━━━━━ Available data
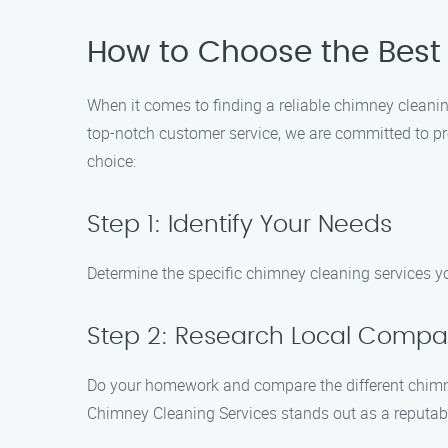
How to Choose the Best
When it comes to finding a reliable chimney cleanin
top-notch customer service, we are committed to pr
choice:
Step 1: Identify Your Needs
Determine the specific chimney cleaning services you
Step 2: Research Local Compa
Do your homework and compare the different chimney
Chimney Cleaning Services stands out as a reputable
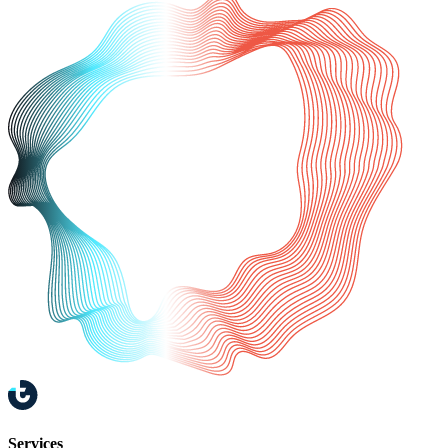
Services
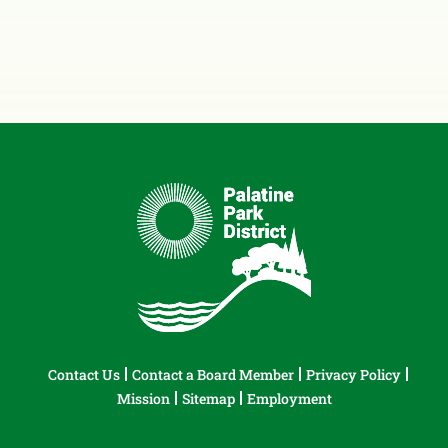
Contact Us
Contact a Board Member
Privacy Policy
Mission
Sitemap
Employment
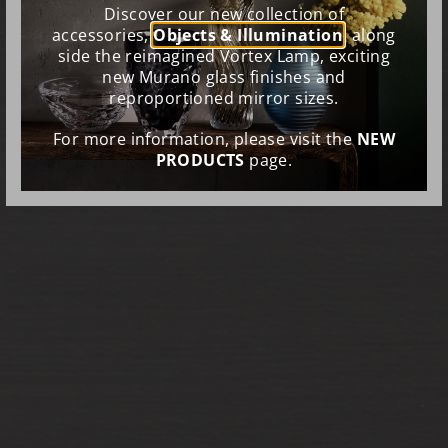
Discover our new collection of
accessories,
Objects & Illumination
, along
side the reimagined Vortex Lamp, exciting
new Murano glass finishes and
reproportioned mirror sizes.
For more information, please visit the
NEW
PRODUCTS
page.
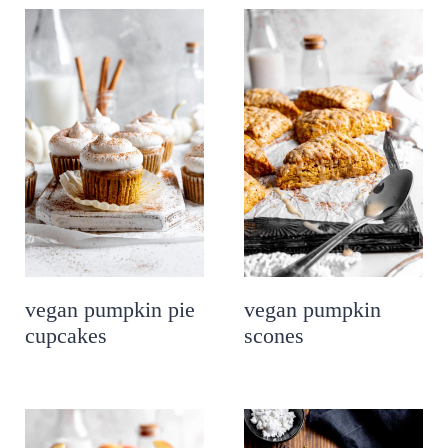
vegan pumpkin pie
vegan pumpkin
cupcakes
scones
━━━━━━━━━━
From the first line to the last, set down the data exactly, without the pictures.

* **Answer for the task**
How to Choose the Best
When it comes to finding a reliable chimney cleanin
top-notch customer service, we are committed to pr
choice:
Step 1: Identify Your Needs
Determine the specific chimney cleaning services you
Step 2: Research Local Compa
Do your homework and compare the different chimney
Chimney Cleaning Services stands out as a reputable
Services
Contact Us
Contact a Board Member
Privacy Policy
Mission
Sitemap
Employment
Discover our new collection of
accessories,
Objects & Illumination
, along
side the reimagined Vortex Lamp, exciting
new Murano glass finishes and
reproportioned mirror sizes.
For more information, please visit the
NEW
PRODUCTS
page.
vegan pumpkin pie
vegan pumpkin
cupcakes
scones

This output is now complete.